Ibai, que no se coloca en un púlpito y no está enamorado de sí mismo, preguntó con el tono justo. Las respuestas las dio Luis Enrique. Reconoció que no se jugó bien ante Marruecos, que el grupo dejó escapar una gran ocasión en este Mundial, que no tuvo que decidir si seguía o no porque tomaron esa decisión por él y deseó suerte a De La Fuente en su nuevo cargo. Dejó clara la diferencia entre ver un partido y analizarlo (que se parece pero no es lo mismo ni tiene nada que ver) y repitió que el dinero que ha recaudado con su canal se destinará a la lucha contra el cáncer infantil, algo que silencian, por mala baba o desconocimiento, los papanatas que opinan de todo sin saber de casi nada. A ver cómo le echan la culpa a Luis Enrique de eso. Todo se andará.

Hubo más. La reflexión del asturiano sobre la relación entrenador-periodista fue quirúrgica: “Siempre he visto esa relación totalmente falsa. Si me llamas para que te pase información, estoy faltando a un principio básico que es el de la confidencialidad de mi club. Y un periodista lo que busca claramente es influir, tener esa información para que luego, cuando tu juegues mal decir ‘te ayudo y te apoyo’…No entro en ese juego”. Bingo. Ni el periodista más corporativista del mundo podría negarle su derecho a pensar así. De propina, se preguntó en voz alta si los que pidieron perdón por manipular un audio suyo se habían disculpado porque realmente lo sentían o si habían pedido perdón porque les habían pillado.  'Elige tu propia aventura'.

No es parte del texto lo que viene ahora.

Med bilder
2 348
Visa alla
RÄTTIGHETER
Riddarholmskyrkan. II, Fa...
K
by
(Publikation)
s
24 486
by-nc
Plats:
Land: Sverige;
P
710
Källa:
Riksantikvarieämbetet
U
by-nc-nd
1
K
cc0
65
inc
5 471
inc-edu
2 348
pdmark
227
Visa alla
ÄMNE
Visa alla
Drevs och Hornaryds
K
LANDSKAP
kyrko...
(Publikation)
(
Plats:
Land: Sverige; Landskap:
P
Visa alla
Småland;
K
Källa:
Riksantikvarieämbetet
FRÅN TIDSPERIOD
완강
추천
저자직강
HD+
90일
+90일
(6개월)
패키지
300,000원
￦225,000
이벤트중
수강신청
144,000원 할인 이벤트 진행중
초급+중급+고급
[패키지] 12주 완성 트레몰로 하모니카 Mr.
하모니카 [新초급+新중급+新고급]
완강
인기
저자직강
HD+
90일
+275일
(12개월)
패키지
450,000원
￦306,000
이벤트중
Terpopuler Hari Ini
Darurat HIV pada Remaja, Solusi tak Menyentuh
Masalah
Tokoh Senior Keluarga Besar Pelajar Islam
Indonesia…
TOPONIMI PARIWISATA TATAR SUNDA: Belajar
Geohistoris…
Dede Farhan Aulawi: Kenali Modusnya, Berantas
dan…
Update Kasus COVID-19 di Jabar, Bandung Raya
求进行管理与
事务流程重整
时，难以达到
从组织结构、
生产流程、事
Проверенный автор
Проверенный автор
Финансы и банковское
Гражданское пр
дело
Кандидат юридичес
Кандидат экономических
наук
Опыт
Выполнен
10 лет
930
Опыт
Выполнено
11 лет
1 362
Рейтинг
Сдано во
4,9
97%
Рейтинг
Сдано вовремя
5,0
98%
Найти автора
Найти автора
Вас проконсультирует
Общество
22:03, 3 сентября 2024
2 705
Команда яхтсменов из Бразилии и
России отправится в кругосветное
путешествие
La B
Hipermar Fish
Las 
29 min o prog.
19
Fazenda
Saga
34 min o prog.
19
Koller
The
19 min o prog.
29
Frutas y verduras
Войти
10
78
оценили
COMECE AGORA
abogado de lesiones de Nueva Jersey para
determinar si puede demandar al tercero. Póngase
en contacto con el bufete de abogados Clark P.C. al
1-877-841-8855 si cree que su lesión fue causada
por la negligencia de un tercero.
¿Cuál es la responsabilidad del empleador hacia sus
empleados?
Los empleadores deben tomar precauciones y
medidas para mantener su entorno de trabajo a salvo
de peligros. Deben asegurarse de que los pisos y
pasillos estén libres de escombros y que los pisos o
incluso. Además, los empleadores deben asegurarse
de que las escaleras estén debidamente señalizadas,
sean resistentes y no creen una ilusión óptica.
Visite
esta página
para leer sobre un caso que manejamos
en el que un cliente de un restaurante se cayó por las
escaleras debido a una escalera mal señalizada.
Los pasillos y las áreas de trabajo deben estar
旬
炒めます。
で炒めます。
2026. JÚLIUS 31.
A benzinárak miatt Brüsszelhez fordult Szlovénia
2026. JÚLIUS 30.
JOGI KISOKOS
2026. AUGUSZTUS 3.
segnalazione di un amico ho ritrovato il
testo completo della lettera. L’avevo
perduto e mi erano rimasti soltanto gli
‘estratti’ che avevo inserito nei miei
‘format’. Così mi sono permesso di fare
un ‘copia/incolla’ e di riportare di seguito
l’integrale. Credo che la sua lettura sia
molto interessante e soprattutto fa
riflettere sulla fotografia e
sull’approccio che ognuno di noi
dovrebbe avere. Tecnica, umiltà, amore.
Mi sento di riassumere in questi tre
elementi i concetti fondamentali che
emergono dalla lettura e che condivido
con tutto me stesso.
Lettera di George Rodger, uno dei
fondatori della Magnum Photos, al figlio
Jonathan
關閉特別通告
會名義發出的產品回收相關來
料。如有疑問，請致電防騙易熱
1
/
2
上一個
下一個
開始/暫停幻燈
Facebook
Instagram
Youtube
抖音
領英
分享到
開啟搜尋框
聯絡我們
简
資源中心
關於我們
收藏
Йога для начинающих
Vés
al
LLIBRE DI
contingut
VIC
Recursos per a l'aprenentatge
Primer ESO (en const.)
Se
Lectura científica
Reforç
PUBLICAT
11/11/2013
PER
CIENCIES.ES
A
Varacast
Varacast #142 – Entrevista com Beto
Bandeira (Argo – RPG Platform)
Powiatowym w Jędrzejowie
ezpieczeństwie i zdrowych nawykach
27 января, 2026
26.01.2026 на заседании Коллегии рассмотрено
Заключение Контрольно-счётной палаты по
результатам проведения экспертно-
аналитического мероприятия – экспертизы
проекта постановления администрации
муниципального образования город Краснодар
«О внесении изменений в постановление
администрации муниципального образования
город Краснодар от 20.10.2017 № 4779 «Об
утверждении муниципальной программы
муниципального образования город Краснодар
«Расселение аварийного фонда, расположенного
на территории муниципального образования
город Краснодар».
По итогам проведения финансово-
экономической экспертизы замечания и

Quien esto escribe, que no tiene ni pajolera idea de qué es 'TortillaLand', empatizó con las preguntas de Ibai. Y aún más con 'Lucho', al que han aplicado el ‘código rojo’ que endosaron al marine Santiago en ‘Algunos Hombres Buenos’, donde Jack Nicholson repetía a Tom Cruise en Guantánamo que le quería en ese muro y le necesitaba en ese muro. Luis Enrique no es un marine, ni tampoco necesita ni quiere a nadie en su muro, pero no es idiota. Sabe que se va por no ganar a Marruecos y que, incluso antes de la Eurocopa, le aplicaron un ‘código rojo’. Uno por el que debe pagar un precio. El de no bailarle el agua a carroñeros mediáticos que se pasan las noches en vela y se preguntan lo mismo que la bruja de ‘Blancanieves’ repetía una y otra vez: “Espejito, espejito mágico, dime ¿hay alguien más guapo que yo?”.